Before there was Logan there was… the frothy, time-traveling rom-com Kate & Leopold?
Hugh Jackman first teamed up with director James Mangold as an aristocratic fish-out-of-water falling for Meg Ryan
Image: Graphic: Jimmy Hasse
Would you give up the right to vote in order to marry Hugh Jackman? That’s essentially the question at the heart of Kate & Leopold, a 2001 time travel rom-com about a sensitive 19th-century duke (Jackman) and the cynical modern day New Yorker (Meg Ryan) who winds up falling for him after he tumbles through a crack in time. And it’s a testament to just how good Hugh Jackman is in this movie that even the most ardent feminist might need a second to consider their options. By the time Ryan’s Kate McKay has made the impulsive choice to follow her out-of-time beau back to 1876, you kind of get it. Who needs airplanes, tampons, and access to penicillin when you can have Jackman take you in his arms and waltz you around a ballroom?
Yet the weirdest thing about Kate & Leopold isn’t anything that happens in its wacky time travel plot, which at one point involves Liev Schreiber falling several stories down an empty elevator shaft. It’s the fact that this gauzy romantic comedy was written and directed by James Mangold, who would later re-team with Jackman to make Logan, one of the bleakest, most critically respected superhero films of all time.
At first glance, there’s very little about Kate & Leopold that seems like a natural fit for Mangold’s filmmaking interests, which usually lean toward grizzled dad movies like 3:10 To Yuma, Walk The Line, and Ford V Ferrari. In fact, Mangold was specifically drawn to the idea of helming an escapist studio rom-com because he wanted a change of pace after bursting onto the scene with heavier dramas like Cop Land and Girl, Interrupted. But once you look past the waistcoats and candlelit rooftop dinners, you can actually start to see Mangold’s touch all over this frothy romance.
For one thing, Kate & Leopold is absolutely obsessed with men and their relationships to one another, a go-to subject matter for Mangold. The ensemble is rounded out with major roles for Kate’s scatterbrained ex-boyfriend Stuart (Schreiber), who figures out how to time travel and inadvertently brings Leopold back to the present; her skeevy boss J.J. (Bradley Whitford), who dangles a promotion and a potential romantic relationship as if they’re one and the same; and her boyish brother Charlie (Breckin Meyer), a struggling actor with a floundering love life. Weirdly enough, Mangold’s take on The Wolverine has more well-rounded female characters than this romantic comedy where the female lead has top billing in the title. There are whole stretches of the movie that leave Kate behind entirely to focus on Leopold and Charlie’s burgeoning friendship, as the old-fashioned duke teaches his modern-day counterpart some lessons in how to successfully court a woman.

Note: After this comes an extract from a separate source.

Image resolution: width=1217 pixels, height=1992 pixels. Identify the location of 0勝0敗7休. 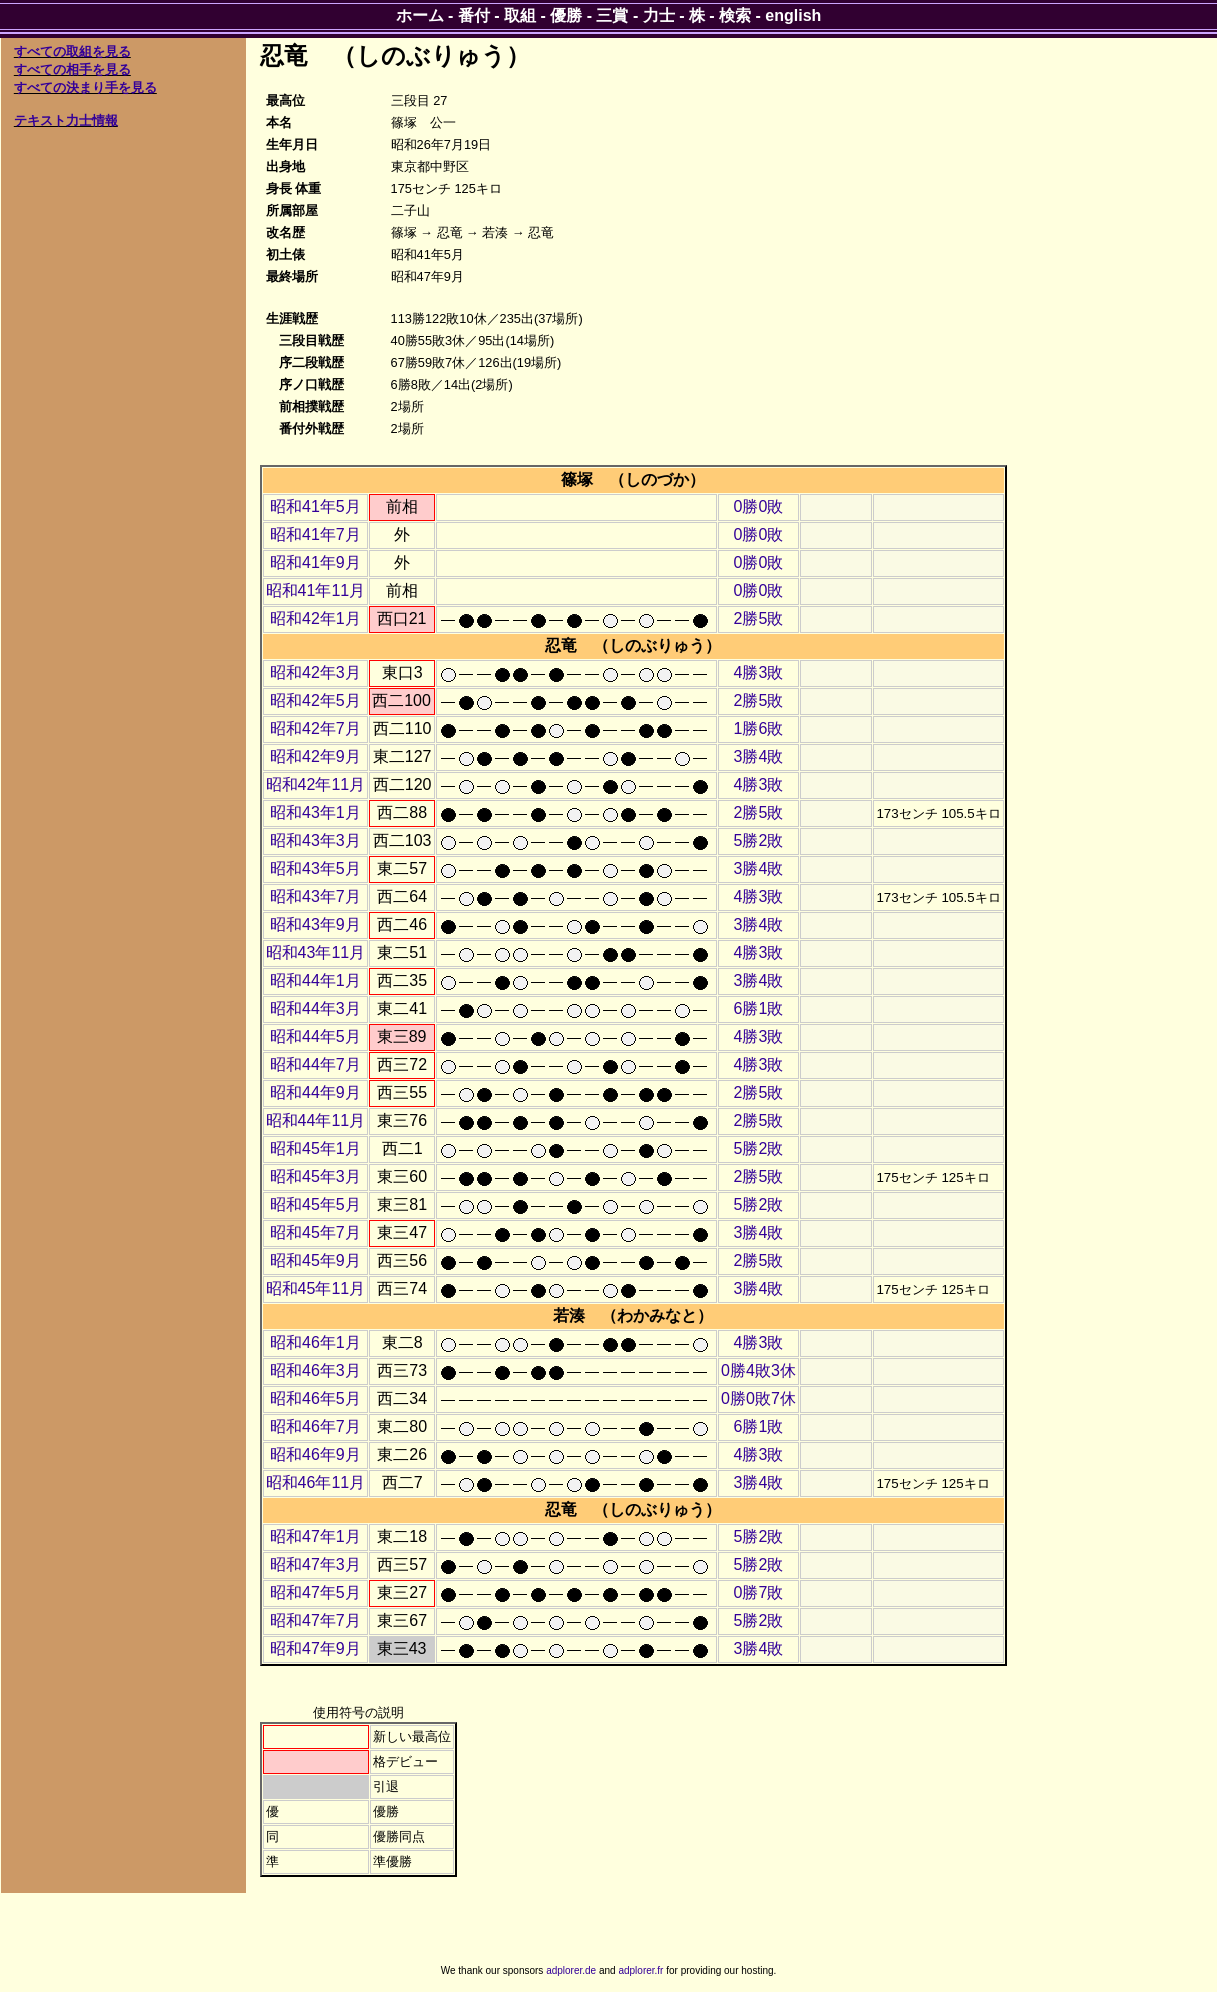 (758, 1398).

While other time travel rom-coms have used their central conceits as metaphors for everything from marriage to maturation, Mangold is interested in shifting ideals of masculinity. The initial fish-out-of-water comedy of Leopold’s arrival in modern-day New York gives way to a study in contrasts between the immature, emotionally stunted men of the present and the noble confidence of a man from the past—whose chivalry isn’t a means to an end, but a genuine code for trying to be a better, more caring person. Kate & Leopold isn’t interested in manhood as it relates to machismo swagger or bro-y gross-out humor, but as it relates to ideals of integrity, honesty, respect, and, most unexpectedly of all, emotional openness. Leopold’s biggest piece of advice to Charlie is that he shouldn’t awkwardly half-flirt with his crush while trying to suss out her interests. “Make your intentions known,” Leopold advises. “Think of pleasing her, not vexing her.”

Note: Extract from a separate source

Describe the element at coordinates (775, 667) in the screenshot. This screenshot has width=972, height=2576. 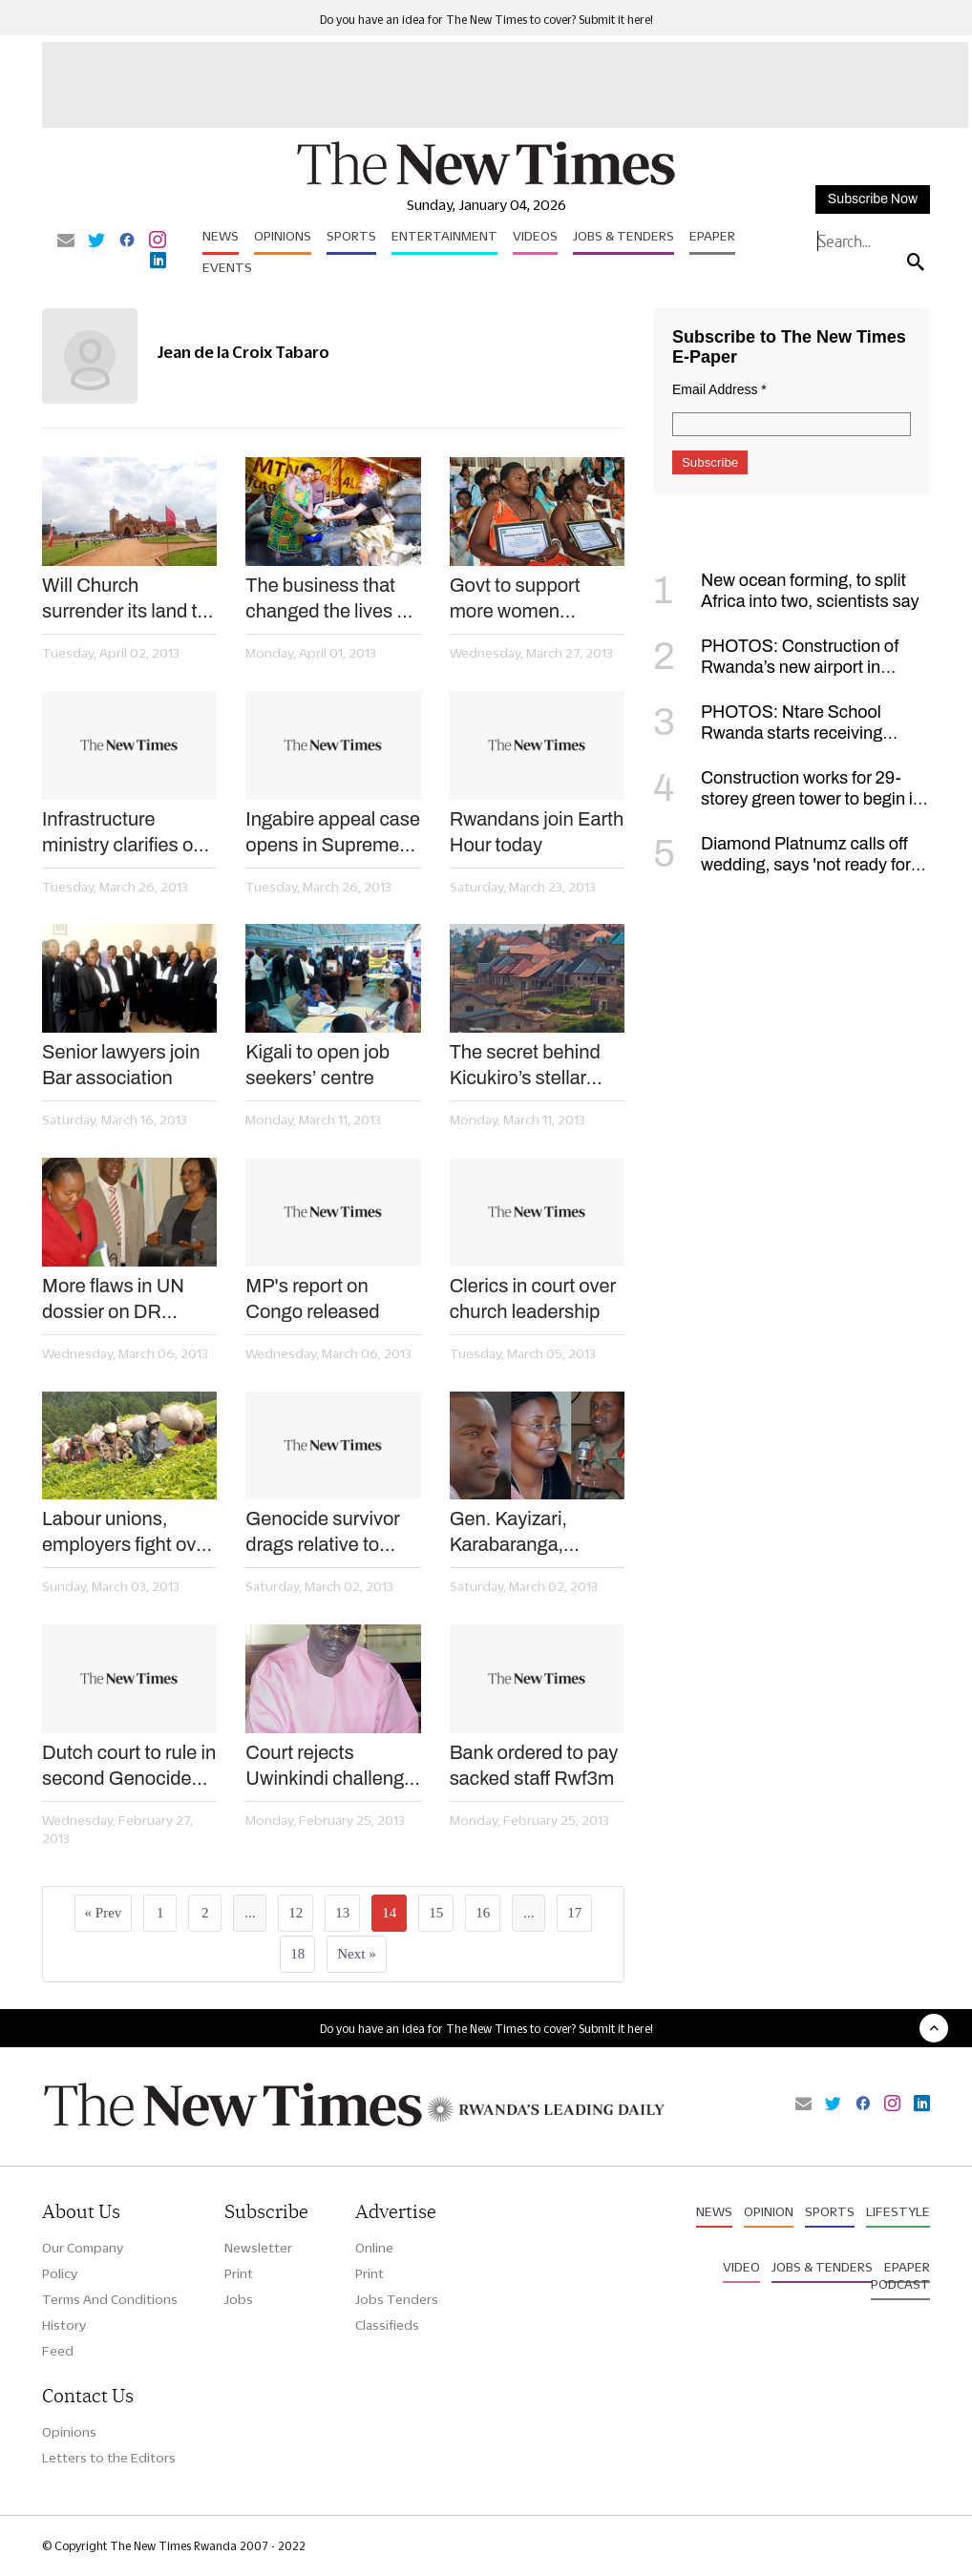 I see `PHOTOS: Construction of Rwanda’s new airport in Bugesera` at that location.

Of course, it’s wildly ahistorical to think that the person best-suited to teach us how to live sensitive, respectful 21st-century lives is an aristocratic man from the 1800s—even if Leopold is supposed to be a forward-thinking inventor who goes on to patent the elevator. In a lot of ways, it probably would’ve made more sense for Kate & Leopold to be a Thor-style comedy where the displaced outsider learns his lesson, rather than an Enchanted-style story where they change the world around them for the better.
But as Mangold repeatedly points out in the film’s DVD commentary, Kate & Leopold isn’t actually about contrasting the 1870s with the 2000s so much as paying homage to an Old Hollywood style of romantic filmmaking. Beyond its overt nods to Breakfast At Tiffany’s, Kate & Leopold has a dreamily timeless quality that evokes movies like The Apartment and The Shop Around The Corner.